◆ **TASK GOAL**
Below is a set of records; reproduce them exactly without their pictures.

(Page-level text extractions)

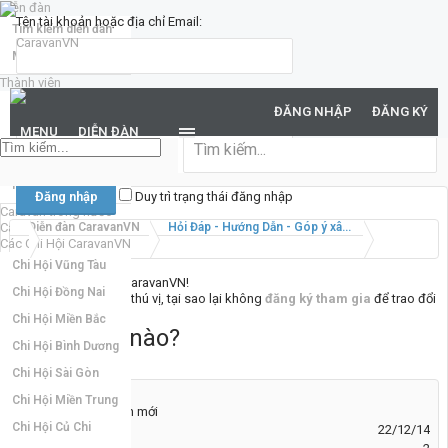
Diễn đàn
Tên tài khoản hoặc địa chỉ Email:
Tìm kiếm diễn đàn
Mới nhất
Thành viên
Mật khẩu:
Notable Members
ĐĂNG NHẬP
ĐĂNG KÝ
Đang trực tuyến
MENU
DIỄN ĐÀN
Hoạt động gần đây
Bạn đã quên mật khẩu?
New Profile Posts
Duy trì trạng thái đăng nhập
Caravan trong nước
Caravan quốc tế
Diễn đàn CaravanVN
Hỏi Đáp - Hướng Dẫn - Góp ý xây dựng CaravanVN
Các Chi Hội CaravanVN
Chi Hội Vũng Tàu
Chào mừng đến với CaravanVN!
Chi Hội Đồng Nai
Nếu bạn thấy nơi đây thú vị, tại sao lại không
đăng ký tham gia
để trao đổi
cùng mọi người. :)
Chi Hội Miền Bắc
xe loại nào?
Hỏi
Chi Hội Bình Dương
Chi Hội Sài Gòn
Chi Hội Miền Trung
anhxehoi
Thành viên mới
Chi Hội Củ Chi
Tham gia:
22/12/14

◆ **EXERCISE ANSWER**
Diễn đàn
Tên tài khoản hoặc địa chỉ Email:
Tìm kiếm diễn đàn
Mới nhất
Thành viên
Mật khẩu:
Notable Members
ĐĂNG NHẬP
ĐĂNG KÝ
Đang trực tuyến
MENU
DIỄN ĐÀN
Hoạt động gần đây
Bạn đã quên mật khẩu?
New Profile Posts
Duy trì trạng thái đăng nhập
Caravan trong nước
Caravan quốc tế
Diễn đàn CaravanVN
Hỏi Đáp - Hướng Dẫn - Góp ý xây dựng CaravanVN
Các Chi Hội CaravanVN
Chi Hội Vũng Tàu
Chào mừng đến với CaravanVN!
Chi Hội Đồng Nai
Nếu bạn thấy nơi đây thú vị, tại sao lại không
đăng ký tham gia
để trao đổi
cùng mọi người. :)
Chi Hội Miền Bắc
xe loại nào?
Hỏi
Chi Hội Bình Dương
Chi Hội Sài Gòn
Chi Hội Miền Trung
anhxehoi
Thành viên mới
Chi Hội Củ Chi
Tham gia:
22/12/14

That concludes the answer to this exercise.